Digital Storytelling: Presentation Skills that Engage
Learning skills to build impactful stories: text, photography, video, audio, graphic illustrations, and/or social media

Digital Storytelling: Presentation Skills that Engage free download
Learning skills to build impactful stories: text, photography, video, audio, graphic illustrations, and/or social media
Storytelling is more than simply words spilling out onto a page or into our liminal space. Often, people think they are sharing a story when actually it is simply a topic. We need a plot, a journey or arc, and typically somebody or something is changed or reimagined. In this course, you will learn how to master the difference between simply being knowledgable about a topic and skills for conveying a meaningful story.
Quantitative storytelling addresses a variety of worldviews and perspectives. Think about the different narratives around sustainability and climate science. It is tempting to tease them apart and forget about the uncertainty in the role each aspect plays. Creating narrative and ideas around physical-cultural-ecological facilities required for sustainable operation of infrastructure at interface between production and consumption.
Geospatial analysts and scientists evaluate demographic shifts, social and cultural shifts, economic shifts, and environmental dynamics--what we need now is a powerful intersection of our insights. Understanding the role of location intelligence and spatial awareness just might be the missing link. Using open source tools and data we will examine how powerful data questions elevate our discussion and re-focus potential solutions to address community level discord and marginalization.

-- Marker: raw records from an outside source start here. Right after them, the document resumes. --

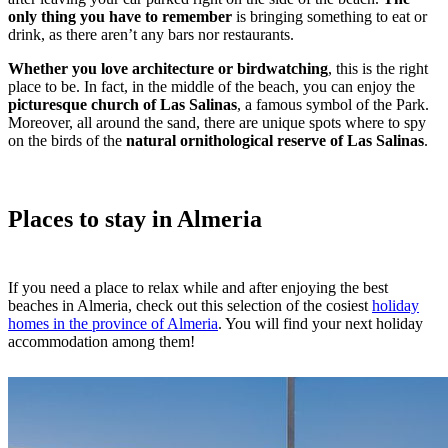
only thing you have to remember
is bringing something to eat or
drink, as there aren’t any bars nor restaurants.
Whether you love architecture or birdwatching
, this is the right
place to be. In fact, in the middle of the beach, you can enjoy the
picturesque church of Las Salinas
, a famous symbol of the Park.
Moreover, all around the sand, there are unique spots where to spy
on the birds of the
natural ornithological reserve of Las Salinas
.
Places to stay in Almeria
If you need a place to relax while and after enjoying the best
beaches in Almeria, check out this selection of the cosiest
holiday
homes in the province of Almeria
. You will find your next holiday
accommodation among them!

Climate change is a good case in point – there is genuine disagreement on the maps of the territory, such that nobody seems sure if the situation is challenging, grim or apocalyptic – and the point is that the range of maps that make the cases for those claims are part of the reality that confounds our capacity to address it.
For several decades now, there have been reductions in absolute poverty, improvements in literacy and life expectancy, and significant technological and medical progress. And yet there is also cascading ecological collapse, socially corrosive inequality and widespread governance failures, many of which relate to apparent technological successes. The simultaneous presence of progress on some metrics and collapse on others is a feature of the crisis, not a bug, because it drives concurrent narratives that obscure our sense of what’s happening and confounds consensus on how radically we should seek to change our ways.